When setting up concurrent wills, it is essential to make it clear which assets each will is dealing with. So, when setting up your South African will, you need to make sure that the document specifically states that it deals with all assets held in the Republic of South Africa. Similarly, your foreign will must be specific in terms of which country’s assets it is dealing with. For instance, if you own a holiday home in Portugal, your Portuguese will must clearly state that it deals only with the assets in Portugal. Both wills must be complementary and aligned with your estate planning goals, and it is therefore advisable for your local and foreign estate planners to work in unison.
Another important point to bear in mind is that most wills include a clause which revokes all previous wills drafted by the testator and, if not worded correctly, this could have the unintended effect of your South African will revoking your foreign will, and vice versa. Therefore, when drafting your South African will, be sure that the revocation clause refers only to previous wills made in respect of your South African assets – and the same would apply to your foreign will’s revocation clause. When using a foreign practitioner to draft your will, be sure to advise him that you have a South African will dealing with your local assets so that he does not inadvertently revoke your local will.
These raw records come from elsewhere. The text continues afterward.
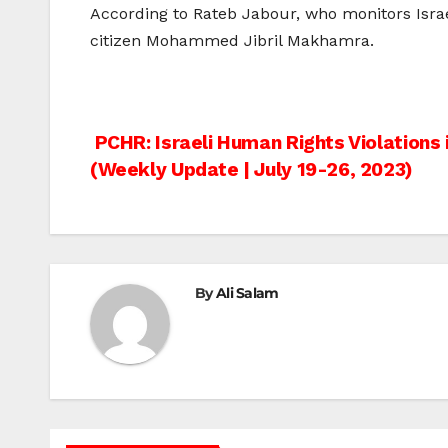
According to Rateb Jabour, who monitors Israe
citizen Mohammed Jibril Makhamra.
Post
PCHR: Israeli Human Rights Violations 
(Weekly Update | July 19-26, 2023)
navigation
By
Ali Salam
If you are a permanent resident of South Africa, keep in mind that your worldwide estate is in general liable for estate duty and capital gains tax. Having a separate will for your foreign assets does not do away with the requirement to report these assets for estate duty purposes. This means that, if your property is based in Australia, it will still be taken into account when calculating estate duty. Estate duty is applicable to the worldwide dutiable property of the deceased – with exemptions in respect of bequests to a spouse and certain charitable institutions – at a rate of 20% on the value of the estate up to R30 million, and 25% on estates greater than R30 million.
Another important factor to take into account when determining whether to draft a foreign will is that of double taxation. If your foreign assets are based in a country which does not have a double taxation agreement with South Africa, you may end up paying tax in both countries. Bear in mind that the terms of these double taxation agreements are not all the same and you will need to check the details of the agreement that pertains to the foreign country you are invested in.